Egyptian television channel

Rabea TV (الفضائية رابعة قناة), also called the revolution channel, is a Muslim Brotherhood oppositional satellite TV network that broadcasts its stream from Turkey, but targets Egyptian viewers.

==Background==
The name of the network, Rabea, means the fourth, which is why its logo features a hand holding up four fingers. The name derives from a mosque and square in Cairo, where some of the largest groups of Muslim Brotherhood supporters would meet and protest. At one point there was a sit in there that lasted forty days before being dispersed. This sign symbolizes solidarity for those protestors during the anti-coup movement for the overthrow of Mohamed Morsi. Many today see this as a terrorist sign, especially considering the fact that the Egyptian government declared the Muslim Brotherhood a terrorist organization in 2013. Allegedly, the first person to physically display this slogan was Turkish President Recep Tayyip Erdogan.

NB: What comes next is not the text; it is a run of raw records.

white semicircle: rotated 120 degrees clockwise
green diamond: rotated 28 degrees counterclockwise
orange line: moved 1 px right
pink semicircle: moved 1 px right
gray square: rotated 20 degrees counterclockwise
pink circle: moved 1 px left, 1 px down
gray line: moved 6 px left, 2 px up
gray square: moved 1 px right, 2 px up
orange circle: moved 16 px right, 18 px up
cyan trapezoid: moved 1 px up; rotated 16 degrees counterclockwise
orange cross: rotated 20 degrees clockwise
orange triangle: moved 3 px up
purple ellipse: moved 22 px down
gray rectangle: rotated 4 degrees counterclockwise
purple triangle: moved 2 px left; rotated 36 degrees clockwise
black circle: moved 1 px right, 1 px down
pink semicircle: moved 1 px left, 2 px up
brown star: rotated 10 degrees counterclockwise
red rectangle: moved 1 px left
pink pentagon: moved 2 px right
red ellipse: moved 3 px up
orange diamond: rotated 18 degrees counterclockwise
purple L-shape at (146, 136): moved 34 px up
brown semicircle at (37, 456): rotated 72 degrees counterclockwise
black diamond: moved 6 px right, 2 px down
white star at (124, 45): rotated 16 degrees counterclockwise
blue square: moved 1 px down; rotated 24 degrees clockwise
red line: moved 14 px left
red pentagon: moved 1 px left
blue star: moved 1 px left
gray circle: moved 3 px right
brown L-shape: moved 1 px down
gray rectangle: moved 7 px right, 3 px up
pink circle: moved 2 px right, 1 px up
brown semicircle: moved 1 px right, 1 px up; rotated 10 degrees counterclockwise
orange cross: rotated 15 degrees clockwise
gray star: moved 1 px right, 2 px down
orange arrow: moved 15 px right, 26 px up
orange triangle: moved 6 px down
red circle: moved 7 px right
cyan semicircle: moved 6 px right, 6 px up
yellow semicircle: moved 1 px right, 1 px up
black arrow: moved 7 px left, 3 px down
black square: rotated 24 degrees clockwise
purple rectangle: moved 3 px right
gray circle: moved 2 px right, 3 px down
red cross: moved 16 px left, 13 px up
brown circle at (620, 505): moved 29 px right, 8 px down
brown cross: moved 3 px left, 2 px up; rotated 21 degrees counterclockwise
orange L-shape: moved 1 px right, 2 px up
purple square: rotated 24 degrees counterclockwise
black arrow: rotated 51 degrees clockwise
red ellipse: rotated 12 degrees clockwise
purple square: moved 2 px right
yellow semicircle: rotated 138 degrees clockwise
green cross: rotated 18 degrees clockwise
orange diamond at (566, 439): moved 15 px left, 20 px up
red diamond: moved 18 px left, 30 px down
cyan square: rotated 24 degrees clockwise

The network, established by the Muslim Brotherhood, launched in 2013 in Turkey. Rabea TV announced in 2013 that it would begin broadcasting with the support of the Turkish State. According to local Egyptian media, Turkey"s National Security Service (MIT) founded the network under the leadership of Hakan Fidan, MIT's undersecretary of the intelligence service. In early talks about Rabea TV, a spokesperson for the Muslim Brotherhood during Morsi's presidency indicated his fears that this channel's establishment could lead to a new crisis in Egyptian-Turkish relations. Turkish politician Faruk Logoglu expressed similar sentiments when he stated that Turkey's hosting of networks that terrorize the Egyptian people and threaten foreigners has placed Turkey in a questionable position in international platforms.

Al Rabea TV broadcasts from Istanbul, and its content is known to have an Islamist slant and pushes Muslim Brotherhood propaganda. It uses the slogan, "The Pulse of Freedom" as self-promotion. Despite Rabea TV being aired from Turkey, Turkish government has denied that any Muslim Brotherhood affiliate TV stations are being broadcast from Turkey.

==Controversial content==
The network has aired its fair share of aggressive and violent content, and is known to incite public opinion on violence towards state, military, and civil institutions. On air, a cleric named Salama Abd al-Qawi issued a statement of encouragement for anyone who would assassinate Egyptian President Abdel Fatteh al-Sisi stating that whoever got the job done would be doing a good deed.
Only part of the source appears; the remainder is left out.